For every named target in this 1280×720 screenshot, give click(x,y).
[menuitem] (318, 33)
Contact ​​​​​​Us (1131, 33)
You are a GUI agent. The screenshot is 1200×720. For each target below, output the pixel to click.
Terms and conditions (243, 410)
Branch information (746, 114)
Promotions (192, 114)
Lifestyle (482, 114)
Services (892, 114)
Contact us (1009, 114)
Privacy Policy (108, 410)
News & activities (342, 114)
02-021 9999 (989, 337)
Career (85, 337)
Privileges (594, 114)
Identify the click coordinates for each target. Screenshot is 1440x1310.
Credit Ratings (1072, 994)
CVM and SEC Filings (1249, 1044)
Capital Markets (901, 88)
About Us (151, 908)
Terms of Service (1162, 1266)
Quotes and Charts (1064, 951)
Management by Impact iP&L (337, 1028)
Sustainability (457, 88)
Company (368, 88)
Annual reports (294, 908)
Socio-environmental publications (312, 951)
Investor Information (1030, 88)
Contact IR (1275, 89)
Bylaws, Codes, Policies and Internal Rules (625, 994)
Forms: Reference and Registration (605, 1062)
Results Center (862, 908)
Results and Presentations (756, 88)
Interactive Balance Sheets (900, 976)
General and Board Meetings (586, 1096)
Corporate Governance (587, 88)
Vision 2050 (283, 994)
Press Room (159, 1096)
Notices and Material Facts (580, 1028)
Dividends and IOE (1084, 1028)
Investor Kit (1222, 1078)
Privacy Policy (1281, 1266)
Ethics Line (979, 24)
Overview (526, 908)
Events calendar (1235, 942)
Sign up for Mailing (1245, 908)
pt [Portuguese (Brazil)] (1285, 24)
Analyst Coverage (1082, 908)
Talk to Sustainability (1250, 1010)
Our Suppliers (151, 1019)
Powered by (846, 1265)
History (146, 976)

════════════════════

◆ Exercise details
The lines above, from the first through the one containing "Company (368, 88)", must be restated word for word, with nothing added.

◆ Written answer
For every named target in this 1280×720 screenshot, give click(x,y).
[menuitem] (318, 33)
Contact ​​​​​​Us (1131, 33)
You are a GUI agent. The screenshot is 1200×720. For each target below, output the pixel to click.
Terms and conditions (243, 410)
Branch information (746, 114)
Promotions (192, 114)
Lifestyle (482, 114)
Services (892, 114)
Contact us (1009, 114)
Privacy Policy (108, 410)
News & activities (342, 114)
02-021 9999 (989, 337)
Career (85, 337)
Privileges (594, 114)
Identify the click coordinates for each target. Screenshot is 1440x1310.
Credit Ratings (1072, 994)
CVM and SEC Filings (1249, 1044)
Capital Markets (901, 88)
About Us (151, 908)
Terms of Service (1162, 1266)
Quotes and Charts (1064, 951)
Management by Impact iP&L (337, 1028)
Sustainability (457, 88)
Company (368, 88)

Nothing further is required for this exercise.